By Terrell Lester
There’s a change in the air.
Not so much from winter to spring. That’s inherent.
No, this spring will bring with it a change in the presentation of Greater Tulsa Reporter Newspapers.
The six banners under the GTR umbrella will be consolidated into one.
In making the announcement, D. Forrest Cameron, founder and publisher of GTR Newspapers, has announced the change for this issue.
For the past 28 years, GTR has published monthly issues focused on Greater Tulsa communities, stretching from Owasso to Bixby.
Beginning with this issue, GTR publishes one all-encompassing issue serving all six previously localized public school districts.
The Greater Tulsa Reporter newspapers have been a news staple. A focal point. A reservoir. A groundbreaker in local news.
Under each banner, local news is the priority.
The Union Boundary, Midtown Monitor, Jenks District Gazette, Broken Arrow Express, Owasso Rambler and Bixby Breeze all received the Cameron Touch.
News was assimilated and formulated to fit each readership base, putting GTR on the must-read lists of informed and inquisitive metropolitan Tulsans.

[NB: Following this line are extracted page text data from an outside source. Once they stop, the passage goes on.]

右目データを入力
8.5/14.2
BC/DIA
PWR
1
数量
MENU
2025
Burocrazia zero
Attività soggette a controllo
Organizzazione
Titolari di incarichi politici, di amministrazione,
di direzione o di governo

Twenty-eight years of headlines, deadlines and bylines. From that initial publication of the Union Boundary in February 1993.
GTR was there when Dave Rader was coaching the University of Tulsa football team. And when he made his debut in the Oklahoma Senate.

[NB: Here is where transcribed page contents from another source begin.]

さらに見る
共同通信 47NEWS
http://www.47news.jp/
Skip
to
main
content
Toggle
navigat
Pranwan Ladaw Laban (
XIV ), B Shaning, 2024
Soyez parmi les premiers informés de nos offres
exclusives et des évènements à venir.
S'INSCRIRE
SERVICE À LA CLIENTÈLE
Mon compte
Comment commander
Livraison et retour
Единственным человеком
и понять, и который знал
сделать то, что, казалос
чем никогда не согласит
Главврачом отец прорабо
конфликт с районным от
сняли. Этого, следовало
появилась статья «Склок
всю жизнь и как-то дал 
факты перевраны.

GTR was there at the dawning of G.T. Bynum’s political career, when he was elected to his first Tulsa City Council seat.
GTR was there when basketball coach Bill Self made the unprecedented move from Oral Roberts University to the University of Tulsa.

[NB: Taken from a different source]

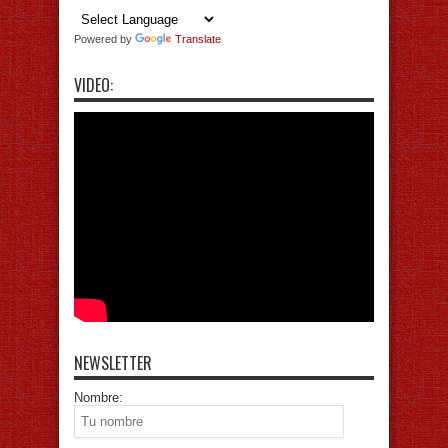
Powered by
Translate
VIDEO:
NEWSLETTER
Nombre:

GTR covered the opening of TU’s Reynolds Center, the BOK Center, ONEOK Field. Helped shine the light on performers from Luciano Pavarotti to B.B. King, from Willie Nelson to Tony Bennett.
GTR complemented its coverage of the opening of the Oklahoma Aquarium and Tulsa Hills Shopping Center with color photos and illuminating words.
GTR published with appropriate civic pride the dedication of Tulsa’s Gathering Place.
Simply put, if events unfolded, if people were involved, if news developed, GTR has been there.
GTR is Tulsa’s gathering place for information.
From the blossoming of Broken Arrow’s Rose District to the evolution of Jenks’ Main Street, GTR has been a familiar face, a trusted voice.
GTR celebrated Broken Arrow’s first state championship in football. Celebrated Bixby’s golden run of current football success. Walked hand-in-hand with Jenks and Coach Allan Trimble and into a new era of football success with Keith Riggs. Followed the successful football journey of Coach Bill Blankenship from Union High School to the University of Tulsa to Owasso High School.
Cameron has carefully and strategically constructed a business plan that expanded to six newspapers with local emphasis, keeping a finger firmly on the pulse of the people.
Yet over time, the pulse of the people began to fluctuate.
Sure, they want to know, need to know, their home community. But they also want to know their Tulsa County neighbors.
With the realignment of GTR emphasis, the news from Owasso will be made available to the readers in Bixby and in Midtown Tulsa.
News of Broken Arrow’s Rooster Days, of Bixby’s Green Corn Festival, of Owasso’s Harvest Festival. All the celebrations, all the personalities, all the activities will be packaged into one publication for county-wide access.
GTR will continue with its cadre of blue-ribbon, contributing writers and dedicated, learned editors producing an all-encompassing journal on a monthly basis.
The people of Tulsa County have been rewarded for their GTR readership. The sports and entertainment, hometown news and human interest.
Education is at the epicenter of GTR newspapers. Readers are at the heart.
It all makes for a Greater Tulsa.
That will continue.
There will be no change in that mission.